#### WHAT YOU SHOULD DO
Below are some records; copy them word for word and drop the pictures.

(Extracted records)
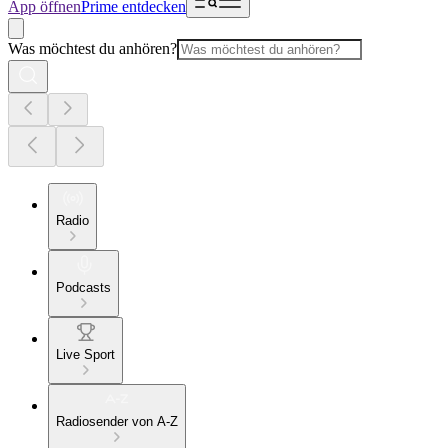
App öffnen
Prime entdecken
Was möchtest du anhören?
Radio
Podcasts
Live Sport
Radiosender von A-Z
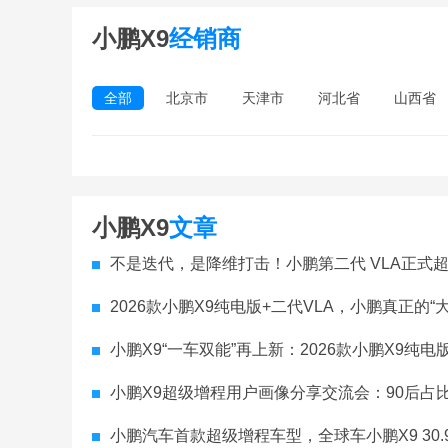
小鹏X9
经销商
全部
北京市
天津市
河北省
山西省
小鹏X9
文章
不是迭代，是降维打击！小鹏第二代 VLA正式
2026款小鹏X9纯电版+二代VLA，小鹏真正的“
小鹏X9“一车双能”再上新：2026款小鹏X9纯
小鹏X9超级增程用户画像分享交流会：90后占比近六成，成年
小鹏汽车首款超级增程车型，全球车小鹏X9 30.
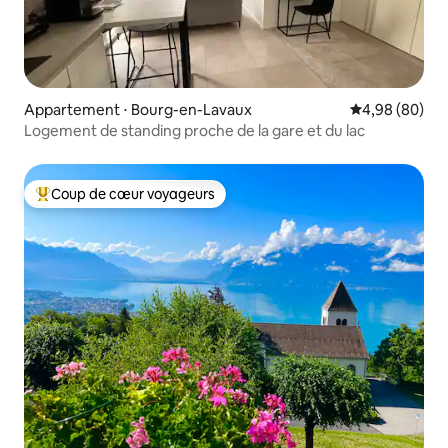
Appartement ⋅ Bourg-en-Lavaux
Évaluation mo
4,98 (80)
Logement de standing proche de la gare et du lac
Coup de cœur voyageurs
Coups de cœur voyageurs les plus appréciés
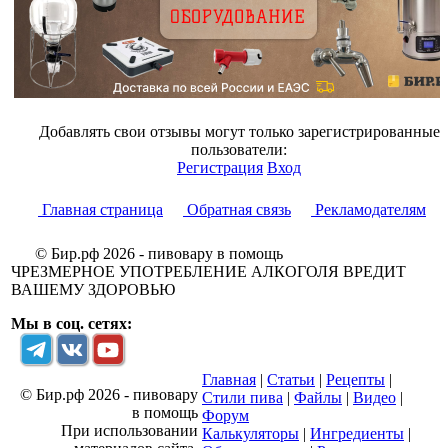
Добавлять свои отзывы могут только зарегистрированные
пользователи:
Регистрация
Вход
Главная страница
Обратная связь
Рекламодателям
© Бир.рф 2026 - пивовару в помощь
ЧРЕЗМЕРНОЕ УПОТРЕБЛЕНИЕ АЛКОГОЛЯ ВРЕДИТ
ВАШЕМУ ЗДОРОВЬЮ
Мы в соц. сетях:
Главная
|
Статьи
|
Рецепты
|
© Бир.рф 2026 - пивовару
Стили пива
|
Файлы
|
Видео
|
в помощь
Форум
При использовании
Калькуляторы
|
Ингредиенты
|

#### TASK SOLUTION
App öffnen
Prime entdecken
Was möchtest du anhören?
Radio
Podcasts
Live Sport
Radiosender von A-Z
小鹏X9
经销商
全部
北京市
天津市
河北省
山西省
小鹏X9
文章
不是迭代，是降维打击！小鹏第二代 VLA正式
2026款小鹏X9纯电版+二代VLA，小鹏真正的“
小鹏X9“一车双能”再上新：2026款小鹏X9纯
小鹏X9超级增程用户画像分享交流会：90后占比近六成，成年
小鹏汽车首款超级增程车型，全球车小鹏X9 30.
Appartement ⋅ Bourg-en-Lavaux
Évaluation mo
4,98 (80)
Logement de standing proche de la gare et du lac
Coup de cœur voyageurs
Coups de cœur voyageurs les plus appréciés
Добавлять свои отзывы могут только зарегистрированные
пользователи:
Регистрация
Вход
Главная страница
Обратная связь
Рекламодателям
© Бир.рф 2026 - пивовару в помощь
ЧРЕЗМЕРНОЕ УПОТРЕБЛЕНИЕ АЛКОГОЛЯ ВРЕДИТ
ВАШЕМУ ЗДОРОВЬЮ
Мы в соц. сетях:
Главная
|
Статьи
|
Рецепты
|
© Бир.рф 2026 - пивовару
Стили пива
|
Файлы
|
Видео
|
в помощь
Форум
При использовании
Калькуляторы
|
Ингредиенты
|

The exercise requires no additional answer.